But I think it is important and I really want to do something where I can build a space to encourage children and younger people to get into the arts. I think about it in terms of what I lacked and I'd love to involve a community in some way to ask these questions about why things are the way they are, and how to create a conversation about these things from a younger perspective.
Leonardo Bravo:
The other part of that, is that you as a role model for communities is such an important component, especially for children and youth from our communities that have similar struggles and challenges, to see that role model of what you represent. Because you represent possibility, you represent that sense of opportunity for communities of color, and I think that's incredibly transformative to be in that space and to represent that.
Edgar Ramirez:
I think that's amazing. I mean, thank you for saying that. I don't know if I've ever thought of myself as being a role model. But I’ll definitely take it and I definitely wanna give back.. I want to be able to do like others before me have. I look at artists like Lauren Halsey and what she's done in her community too. And it's just like, maybe I just need to go out there and do it.
Leonardo Bravo:
And sometimes it's small gestures, it doesn't have to be large scale. You can dream it big but it's about your own capacity. And just from everything you're telling me and hearing your story, I think there's so much potential there for you to have that kind of impact, that sense of agency with folks.
Leonardo Bravo:
What's inspiring you right now? What are you admiring either in the arts, in music, books, or just your own personal life?
Edgar Ramirez:
I'm always looking at different art or revisiting artists that I hadn't thought about in a while. It's always changing but there's a constant of artists that are really meaningful to me. For example, James Turrell and what his work conveys to me, particularly the Skyspace works. I think about them very often. They feel serene and sublime, and it's kind of interesting because I had this thought last night about this idea of violence and serenity and combining them both. I mean, they seem like they shouldn't be attracted to each other.

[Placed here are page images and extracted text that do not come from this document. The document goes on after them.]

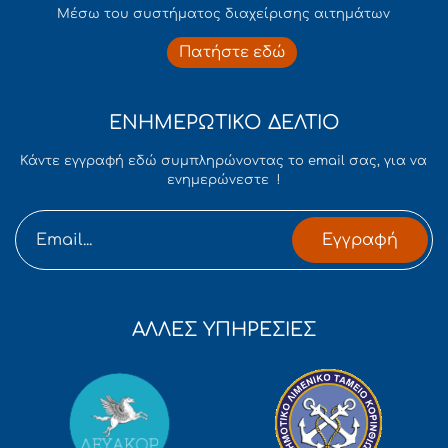
Mέσω του συστήματος διαχείρισης αιτημάτων
Πατήστε εδώ
ΕΝΗΜΕΡΩΤΙΚΟ ΔΕΛΤΙΟ
Κάντε εγγραφή εδώ συμπληρώνοντας το email σας, για να
ενημερώνεστε !
Εγγραφή
ΑΛΛΕΣ ΥΠΗΡΕΣΙΕΣ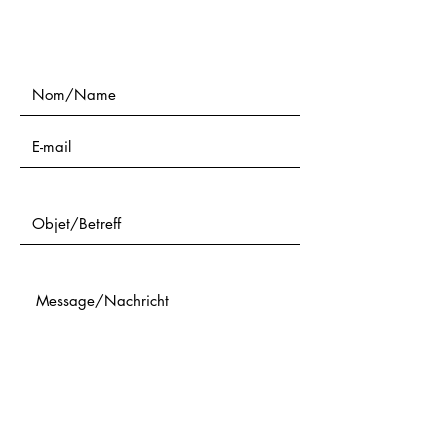
Nom/Name
Objet/Betreff
Message/Nachricht
Téléphone/Telefon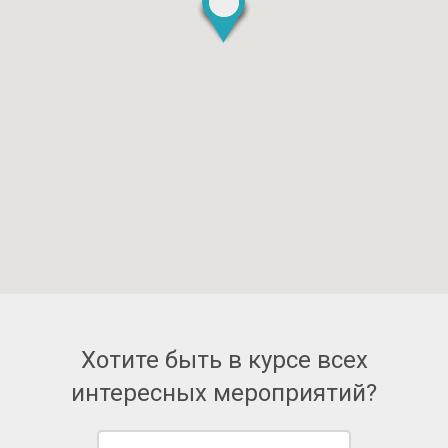
Хотите быть в курсе всех
интересных мероприятий?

I also write a lot on my thoughts and practice. And I’ve been thinking and writing about the monumentality of the works of some of the Light and Space, Minimalists, and Land artists, and being immersed in them and this idea of the sublime, it’ something that I think about a lot.
Leonardo Bravo:
That's fascinating you would say that because your work is so deeply enmeshed in socioeconomic conditions, and as a reflection on that you're bringing up this sense of tranquility, serenity, the sense of awe, the awesomeness of nature and what that can do. Light, atmosphere, colors, sounds, you know, sensorial experiences!
Edgar Ramirez:
I guess it's just an avenue. It's an avenue that I have to explore more to gain a better understanding of these ideas and what they mean to me. There's so much to learn from and that's where I'm at. To learn about what I'm interested in, taking it slow, a day at a time. And it's kind of nice.
Leonardo Bravo:
Well, Edgar, it's been a pleasure, man. I really appreciate these moments and it's so good to get this little snapshot into your creative process and the thinking. So truly appreciate your time.
Edgar Ramirez:
I appreciate you and being part of this. Thank you.